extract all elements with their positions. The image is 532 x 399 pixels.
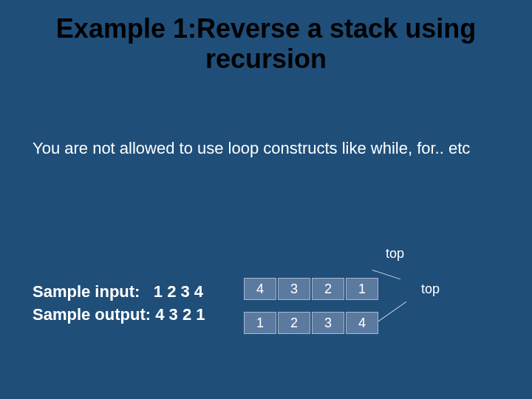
sample-output-line: Sample output: 4 3 2 1 bbox=[33, 304, 205, 327]
stack-row-2: 1 2 3 4 bbox=[244, 312, 380, 334]
stack-cell: 1 bbox=[346, 278, 378, 300]
stack-diagram: 4 3 2 1 1 2 3 4 bbox=[244, 278, 380, 346]
stack-cell: 1 bbox=[244, 312, 276, 334]
stack-cell: 3 bbox=[278, 278, 310, 300]
top-label-lower: top bbox=[421, 282, 440, 297]
sample-output-label: Sample output: bbox=[33, 305, 155, 324]
slide-title: Example 1:Reverse a stack using recursio… bbox=[0, 0, 532, 75]
stack-cell: 4 bbox=[244, 278, 276, 300]
stack-cell: 2 bbox=[312, 278, 344, 300]
top-label-upper: top bbox=[386, 246, 404, 262]
sample-output-value: 4 3 2 1 bbox=[155, 305, 205, 324]
stack-cell: 2 bbox=[278, 312, 310, 334]
sample-block: Sample input: 1 2 3 4 Sample output: 4 3… bbox=[33, 281, 205, 327]
sample-input-value: 1 2 3 4 bbox=[154, 282, 203, 301]
sample-input-label: Sample input: bbox=[33, 282, 154, 301]
constraint-text: You are not allowed to use loop construc… bbox=[33, 139, 470, 158]
stack-row-1: 4 3 2 1 bbox=[244, 278, 380, 300]
sample-input-line: Sample input: 1 2 3 4 bbox=[33, 281, 205, 304]
stack-cell: 3 bbox=[312, 312, 344, 334]
stack-cell: 4 bbox=[346, 312, 378, 334]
**********
EXERCISE DIRECTIONS ::
Please repeat the records above word for word, and do not include the pictures.

TASK RESPONSE ::
extract all elements with their positions. The image is 532 x 399 pixels.
sample-output-line: Sample output: 4 3 2 1 bbox=[33, 304, 205, 327]
stack-row-2: 1 2 3 4 bbox=[244, 312, 380, 334]
stack-cell: 1 bbox=[346, 278, 378, 300]
stack-diagram: 4 3 2 1 1 2 3 4 bbox=[244, 278, 380, 346]
stack-cell: 1 bbox=[244, 312, 276, 334]
stack-cell: 3 bbox=[278, 278, 310, 300]
top-label-lower: top bbox=[421, 282, 440, 297]
sample-output-label: Sample output: bbox=[33, 305, 155, 324]
slide-title: Example 1:Reverse a stack using recursio… bbox=[0, 0, 532, 75]
stack-cell: 4 bbox=[244, 278, 276, 300]
stack-cell: 2 bbox=[312, 278, 344, 300]
top-label-upper: top bbox=[386, 246, 404, 262]
sample-output-value: 4 3 2 1 bbox=[155, 305, 205, 324]
stack-cell: 2 bbox=[278, 312, 310, 334]
sample-block: Sample input: 1 2 3 4 Sample output: 4 3… bbox=[33, 281, 205, 327]
sample-input-value: 1 2 3 4 bbox=[154, 282, 203, 301]
sample-input-label: Sample input: bbox=[33, 282, 154, 301]
constraint-text: You are not allowed to use loop construc… bbox=[33, 139, 470, 158]
stack-row-1: 4 3 2 1 bbox=[244, 278, 380, 300]
sample-input-line: Sample input: 1 2 3 4 bbox=[33, 281, 205, 304]
stack-cell: 3 bbox=[312, 312, 344, 334]
stack-cell: 4 bbox=[346, 312, 378, 334]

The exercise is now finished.